I cloned your algorithm and ran it starting in 2010. The advantage over the S&P 500 is considerably less compared to your backtest going back to 2008. I saw the same effect in a recently posted algorithm (https://www.quantopian.com/posts/beat-spy-by-buying-and-selling-spy). So, I think to declare victory, you need to see a consistent rate of return of your portfolio that exceeds the S&P 500, independent of start date.

Grant

Did you choose the top 9 stocks as they are now, or as they were in 2008? If you extended that rule back in time (top 9 stocks excluding financials at each year), how do the results look then?

The goal is to avoid look-ahead bias - S&P 500 is market cap weighted, so the top stocks have already done very well...

I'm also wondering how the "top" stocks were chosen. For a backtest starting in 2008 the stocks must be picked based on 2007 information (to avoid look-ahead bias).

Also what constitutes "top" in this case? Performance? Capitalization?

It would be nice to have a time series with market cap.

Here's my backtest with the top 9 S&P 500 stocks of 01/01/2008 excluding financials (XOM, GE, MSFT, T, PG, CVX, JNJ, AAPL, CSCO) -- BAC was excluded.

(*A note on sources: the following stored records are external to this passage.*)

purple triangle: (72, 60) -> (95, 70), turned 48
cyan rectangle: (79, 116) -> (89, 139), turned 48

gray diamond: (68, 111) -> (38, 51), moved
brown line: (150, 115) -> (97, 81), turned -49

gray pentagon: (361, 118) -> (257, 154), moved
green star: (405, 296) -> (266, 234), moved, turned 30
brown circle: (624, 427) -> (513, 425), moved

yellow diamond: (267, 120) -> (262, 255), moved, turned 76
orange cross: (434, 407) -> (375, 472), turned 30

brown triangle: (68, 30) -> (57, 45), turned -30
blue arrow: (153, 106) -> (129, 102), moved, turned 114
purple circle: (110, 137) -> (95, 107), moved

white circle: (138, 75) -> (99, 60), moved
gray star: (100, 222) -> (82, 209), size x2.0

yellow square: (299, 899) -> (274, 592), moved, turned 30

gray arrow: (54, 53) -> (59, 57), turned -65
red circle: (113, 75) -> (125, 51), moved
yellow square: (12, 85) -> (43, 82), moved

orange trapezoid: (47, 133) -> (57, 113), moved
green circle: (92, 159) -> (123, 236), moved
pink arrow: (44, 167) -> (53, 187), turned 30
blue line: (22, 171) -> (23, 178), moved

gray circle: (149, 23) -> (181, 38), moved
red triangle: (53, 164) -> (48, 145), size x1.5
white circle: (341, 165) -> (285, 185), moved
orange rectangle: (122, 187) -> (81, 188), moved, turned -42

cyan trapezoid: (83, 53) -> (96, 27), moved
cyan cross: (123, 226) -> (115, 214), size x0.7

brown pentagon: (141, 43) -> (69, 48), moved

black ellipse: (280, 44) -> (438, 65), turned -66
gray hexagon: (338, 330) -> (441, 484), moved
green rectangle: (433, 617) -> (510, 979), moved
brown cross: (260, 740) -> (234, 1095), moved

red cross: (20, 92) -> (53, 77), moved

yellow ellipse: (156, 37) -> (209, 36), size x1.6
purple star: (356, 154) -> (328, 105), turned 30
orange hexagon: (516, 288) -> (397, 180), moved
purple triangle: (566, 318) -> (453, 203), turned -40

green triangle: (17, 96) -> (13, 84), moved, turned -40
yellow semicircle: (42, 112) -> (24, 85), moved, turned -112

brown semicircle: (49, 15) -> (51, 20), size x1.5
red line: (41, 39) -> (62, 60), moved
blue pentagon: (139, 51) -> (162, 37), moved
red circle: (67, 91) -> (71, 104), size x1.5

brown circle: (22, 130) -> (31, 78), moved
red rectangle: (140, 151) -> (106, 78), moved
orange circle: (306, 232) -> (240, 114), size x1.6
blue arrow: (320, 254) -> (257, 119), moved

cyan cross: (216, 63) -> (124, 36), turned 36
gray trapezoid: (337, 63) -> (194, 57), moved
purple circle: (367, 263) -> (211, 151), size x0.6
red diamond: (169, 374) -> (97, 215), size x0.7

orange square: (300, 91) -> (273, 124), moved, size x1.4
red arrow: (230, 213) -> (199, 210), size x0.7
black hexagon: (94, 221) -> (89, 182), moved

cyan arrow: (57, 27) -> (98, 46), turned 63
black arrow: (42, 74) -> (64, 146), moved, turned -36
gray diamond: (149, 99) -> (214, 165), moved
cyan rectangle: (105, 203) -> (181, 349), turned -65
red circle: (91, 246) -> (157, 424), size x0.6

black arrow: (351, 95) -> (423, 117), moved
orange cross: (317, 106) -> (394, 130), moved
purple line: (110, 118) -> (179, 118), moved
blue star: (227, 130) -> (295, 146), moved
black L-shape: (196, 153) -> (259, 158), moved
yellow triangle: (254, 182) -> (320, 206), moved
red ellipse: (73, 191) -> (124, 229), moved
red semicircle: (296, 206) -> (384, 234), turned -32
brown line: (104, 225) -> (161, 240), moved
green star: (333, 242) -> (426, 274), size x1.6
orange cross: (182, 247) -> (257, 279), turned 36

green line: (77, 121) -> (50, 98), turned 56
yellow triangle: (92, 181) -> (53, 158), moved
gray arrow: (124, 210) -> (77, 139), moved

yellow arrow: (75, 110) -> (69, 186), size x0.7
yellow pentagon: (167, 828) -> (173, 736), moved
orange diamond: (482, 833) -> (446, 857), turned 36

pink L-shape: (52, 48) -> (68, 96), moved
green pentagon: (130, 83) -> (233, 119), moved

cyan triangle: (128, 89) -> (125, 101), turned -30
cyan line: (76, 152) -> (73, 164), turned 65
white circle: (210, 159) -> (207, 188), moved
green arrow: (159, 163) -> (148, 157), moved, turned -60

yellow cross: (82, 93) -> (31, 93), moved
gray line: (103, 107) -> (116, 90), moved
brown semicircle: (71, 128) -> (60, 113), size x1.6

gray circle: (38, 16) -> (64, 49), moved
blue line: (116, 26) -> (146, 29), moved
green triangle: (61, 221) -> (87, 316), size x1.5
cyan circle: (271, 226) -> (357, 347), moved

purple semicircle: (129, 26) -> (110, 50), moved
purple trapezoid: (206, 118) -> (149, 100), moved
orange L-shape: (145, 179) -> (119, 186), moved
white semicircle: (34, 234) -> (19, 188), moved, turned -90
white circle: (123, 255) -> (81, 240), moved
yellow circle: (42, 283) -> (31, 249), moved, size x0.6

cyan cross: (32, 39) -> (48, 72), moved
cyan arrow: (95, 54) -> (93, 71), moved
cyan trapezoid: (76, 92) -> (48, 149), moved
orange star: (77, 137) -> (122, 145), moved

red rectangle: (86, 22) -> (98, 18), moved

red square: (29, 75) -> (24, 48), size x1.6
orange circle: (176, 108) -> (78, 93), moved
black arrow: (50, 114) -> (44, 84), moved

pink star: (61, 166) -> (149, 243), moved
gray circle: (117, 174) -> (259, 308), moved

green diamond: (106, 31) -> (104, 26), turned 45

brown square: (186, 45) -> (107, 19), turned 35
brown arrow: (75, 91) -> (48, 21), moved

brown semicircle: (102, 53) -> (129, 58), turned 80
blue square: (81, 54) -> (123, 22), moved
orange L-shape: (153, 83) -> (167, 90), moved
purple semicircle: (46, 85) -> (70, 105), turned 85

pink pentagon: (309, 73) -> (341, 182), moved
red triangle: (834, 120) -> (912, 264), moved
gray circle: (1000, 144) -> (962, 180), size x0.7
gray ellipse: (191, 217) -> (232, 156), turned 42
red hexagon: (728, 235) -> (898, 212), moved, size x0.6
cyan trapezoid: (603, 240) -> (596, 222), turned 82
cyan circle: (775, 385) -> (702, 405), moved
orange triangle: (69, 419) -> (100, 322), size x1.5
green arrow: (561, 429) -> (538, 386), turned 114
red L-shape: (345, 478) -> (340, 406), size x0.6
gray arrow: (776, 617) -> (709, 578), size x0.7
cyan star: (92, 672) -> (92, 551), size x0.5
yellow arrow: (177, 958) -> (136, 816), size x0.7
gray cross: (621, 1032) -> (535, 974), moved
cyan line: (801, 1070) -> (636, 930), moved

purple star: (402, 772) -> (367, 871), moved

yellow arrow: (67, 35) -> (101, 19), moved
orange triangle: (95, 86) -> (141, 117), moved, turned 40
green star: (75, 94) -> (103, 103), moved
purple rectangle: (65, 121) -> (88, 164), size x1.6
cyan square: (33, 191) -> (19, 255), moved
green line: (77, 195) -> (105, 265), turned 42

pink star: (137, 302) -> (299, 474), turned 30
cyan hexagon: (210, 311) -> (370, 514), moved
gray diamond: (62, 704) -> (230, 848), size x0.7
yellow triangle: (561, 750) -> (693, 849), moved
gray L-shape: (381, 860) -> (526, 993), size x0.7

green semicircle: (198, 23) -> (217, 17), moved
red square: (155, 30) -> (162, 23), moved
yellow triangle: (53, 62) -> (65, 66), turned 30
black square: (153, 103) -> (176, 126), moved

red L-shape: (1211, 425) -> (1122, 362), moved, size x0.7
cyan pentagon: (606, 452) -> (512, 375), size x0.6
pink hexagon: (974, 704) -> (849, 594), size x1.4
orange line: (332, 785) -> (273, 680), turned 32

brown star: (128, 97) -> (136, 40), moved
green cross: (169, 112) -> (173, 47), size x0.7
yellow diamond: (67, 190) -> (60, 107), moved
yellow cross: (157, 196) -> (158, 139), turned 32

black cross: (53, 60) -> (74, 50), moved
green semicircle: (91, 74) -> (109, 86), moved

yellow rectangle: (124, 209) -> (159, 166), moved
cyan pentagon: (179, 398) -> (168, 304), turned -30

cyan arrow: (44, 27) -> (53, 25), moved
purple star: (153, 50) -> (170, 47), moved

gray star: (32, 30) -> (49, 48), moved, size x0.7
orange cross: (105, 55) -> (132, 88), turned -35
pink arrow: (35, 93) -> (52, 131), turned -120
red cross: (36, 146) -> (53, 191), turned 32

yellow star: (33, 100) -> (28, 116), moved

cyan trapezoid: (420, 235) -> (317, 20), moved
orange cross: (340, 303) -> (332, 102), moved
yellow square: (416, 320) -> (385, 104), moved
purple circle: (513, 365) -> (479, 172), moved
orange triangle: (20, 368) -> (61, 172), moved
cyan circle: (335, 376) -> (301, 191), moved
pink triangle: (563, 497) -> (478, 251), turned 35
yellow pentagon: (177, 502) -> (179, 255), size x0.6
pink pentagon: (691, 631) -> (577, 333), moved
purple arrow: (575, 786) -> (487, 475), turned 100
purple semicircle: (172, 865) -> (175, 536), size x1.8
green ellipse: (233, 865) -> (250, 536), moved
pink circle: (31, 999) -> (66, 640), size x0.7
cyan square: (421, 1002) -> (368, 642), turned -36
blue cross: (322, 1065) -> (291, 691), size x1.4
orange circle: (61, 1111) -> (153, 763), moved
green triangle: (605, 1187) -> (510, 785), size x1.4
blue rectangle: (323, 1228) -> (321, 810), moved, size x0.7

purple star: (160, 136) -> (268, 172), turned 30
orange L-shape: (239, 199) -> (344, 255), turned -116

It's worth pointing out, also, that "excluding financials" is itself a look-ahead bias, considering that we are still sort-of in the "financial crisis".

Where this sort of backtest would get interesting would be if set_universe could screen and sort on fundamental factors, like EBIT/EV -- then you can really start to quantify the little book, or even the system outlined in Quantitative Value.

BTW I picked to 10 based on market cap, not sure how you picked your list, but it included WMT, IBM and GOOG which were not in the top 10 at the end of 2007.

Thanks for all the feedback. I knew I should have done more work before posting but I was too proud having coded my first algorithm not to post so sorry for all the confusion. I tested a bunch of different versions, stocks I like, stocks with low p/e ratios etc. all from S&P lists I found dating back to 2007 or earlier. I suspect you can select any group of stocks based on your favorite criteria and you'd get reasonable results. The reason I take out financial stocks is mainly bcs of Joel Greenblatt's book. His key criteria on universe selection is return on investment. He looks at investments companies make (to build something new, factory, R&D etc) and the return it generates to screen companies. For that reason, he leaves specific sectors out like financials and mining as it is not clear what they 'build'. He wrote that book many years ago, it seems even wiser now than ever. My next task is to build a tool to select from a random universe based on your favorite criteria.

Shouldn't the algo be tested with random stocks? or at least random stocks that meet a certain criteria?

Hello Santo,

Note that the Quantopian set_universe function selects securities based on dollar volume (see the help page). And you can only "analyze" a relatively small fraction of the universe, ranked by dollar volume. Additionally, Quantopian is not a general-purpose securities analysis tool, but rather a backtesting and paper/live trading platform. Quantopian has talked about eventually offering such tools, but live trading has been their focus so far. So, my caution is that Quantopian may not be the right tool for the job if you are looking to develop a flexible tool for analyses and screening (but it could be great for verification and validation).

In any case, I've attached an example of an algorithm that uses set_universe to define a list of sids and then extracts a trailing window of data for those sids. It's an extreme example, since it updates the window every minute, with a trailing window of 390 minutes (1 day's worth of tics). It's kinda slow, typically taking several hundred milliseconds to get the data (which adds up, when performed 390 times per day).

Would the Google Finance screener have the tools that you need?

Grant

Thanks Grant - just getting back to this after a long work week. I think your approach is good. I will try to see if I can come up with an algorithm to randomize the inputs and see what I get. I think it is important to stick with the SIDs for the long term and I have no clue what the randomization will do. I will publish the results when I am more confident as to what's going on.